Page images and extracted text

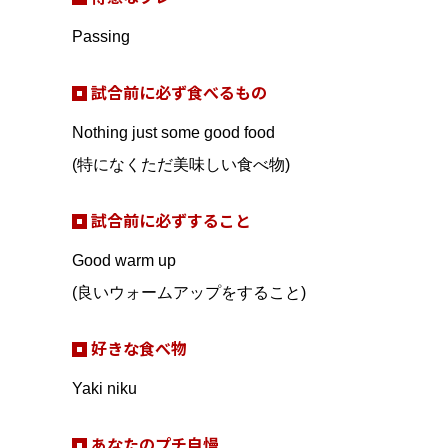
Passing
試合前に必ず食べるもの
Nothing just some good food
(特になくただ美味しい食べ物)
試合前に必ずすること
Good warm up
(良いウォームアップをすること)
好きな食べ物
Yaki niku
あなたのプチ自慢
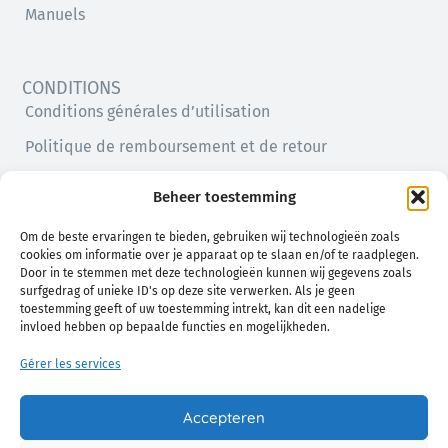
Manuels
CONDITIONS
Conditions générales d’utilisation
Politique de remboursement et de retour
Politique de confidentialité
Beheer toestemming
Politique en matière de cookies (UE)
Om de beste ervaringen te bieden, gebruiken wij technologieën zoals
cookies om informatie over je apparaat op te slaan en/of te raadplegen.
Door in te stemmen met deze technologieën kunnen wij gegevens zoals
surfgedrag of unieke ID's op deze site verwerken. Als je geen
toestemming geeft of uw toestemming intrekt, kan dit een nadelige
invloed hebben op bepaalde functies en mogelijkheden.
Gérer les services
Un confort naturel pour vous et votre bébé
Accepteren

_What the task requires:_ Only the pictures may be dropped; print every record exactly as given.

_Result of this task:_
Passing
試合前に必ず食べるもの
Nothing just some good food
(特になくただ美味しい食べ物)
試合前に必ずすること
Good warm up
(良いウォームアップをすること)
好きな食べ物
Yaki niku
あなたのプチ自慢
Manuels
CONDITIONS
Conditions générales d’utilisation
Politique de remboursement et de retour
Politique de confidentialité
Beheer toestemming
Politique en matière de cookies (UE)
Om de beste ervaringen te bieden, gebruiken wij technologieën zoals
cookies om informatie over je apparaat op te slaan en/of te raadplegen.
Door in te stemmen met deze technologieën kunnen wij gegevens zoals
surfgedrag of unieke ID's op deze site verwerken. Als je geen
toestemming geeft of uw toestemming intrekt, kan dit een nadelige
invloed hebben op bepaalde functies en mogelijkheden.
Gérer les services
Un confort naturel pour vous et votre bébé
Accepteren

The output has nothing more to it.